[[ Data records open ]]
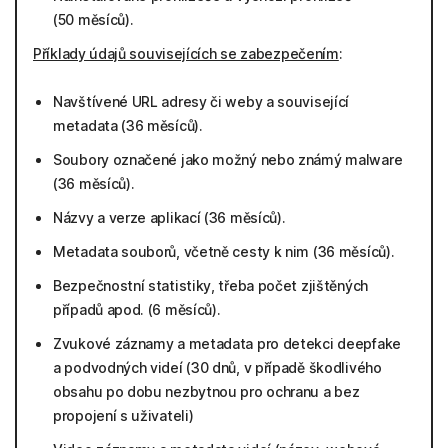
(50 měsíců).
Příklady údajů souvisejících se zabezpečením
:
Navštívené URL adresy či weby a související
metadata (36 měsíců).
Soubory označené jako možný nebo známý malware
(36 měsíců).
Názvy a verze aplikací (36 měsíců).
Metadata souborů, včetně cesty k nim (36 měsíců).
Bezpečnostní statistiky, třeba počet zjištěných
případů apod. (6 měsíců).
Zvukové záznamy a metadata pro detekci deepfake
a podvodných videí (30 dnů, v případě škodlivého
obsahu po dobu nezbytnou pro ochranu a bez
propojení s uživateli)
[[ Data records closed ]]
[[ Data records open ]]
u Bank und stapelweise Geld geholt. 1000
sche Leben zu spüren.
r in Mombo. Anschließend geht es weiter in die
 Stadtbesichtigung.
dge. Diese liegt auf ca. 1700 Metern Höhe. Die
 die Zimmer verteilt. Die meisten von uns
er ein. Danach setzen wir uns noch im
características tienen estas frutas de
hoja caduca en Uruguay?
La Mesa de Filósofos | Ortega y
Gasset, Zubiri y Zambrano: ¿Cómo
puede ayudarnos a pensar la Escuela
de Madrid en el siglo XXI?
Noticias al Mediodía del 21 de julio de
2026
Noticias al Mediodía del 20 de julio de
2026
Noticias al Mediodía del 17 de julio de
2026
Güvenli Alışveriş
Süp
[[ Data records closed ]]
[[ Data records open ]]
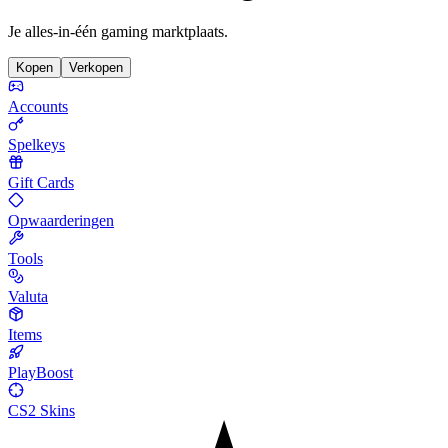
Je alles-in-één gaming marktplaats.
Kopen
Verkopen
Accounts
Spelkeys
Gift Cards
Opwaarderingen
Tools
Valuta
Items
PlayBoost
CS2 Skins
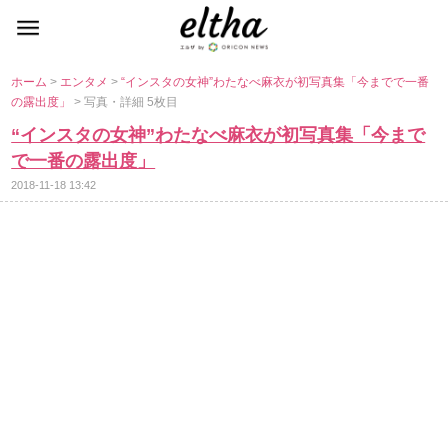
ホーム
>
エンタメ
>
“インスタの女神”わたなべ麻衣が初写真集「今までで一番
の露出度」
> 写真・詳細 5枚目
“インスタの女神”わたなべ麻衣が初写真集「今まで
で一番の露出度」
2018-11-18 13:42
[[ Data records closed ]]
Report each line above containing the string "Mediodía".

Noticias al Mediodía del 21 de julio de
Noticias al Mediodía del 20 de julio de
Noticias al Mediodía del 17 de julio de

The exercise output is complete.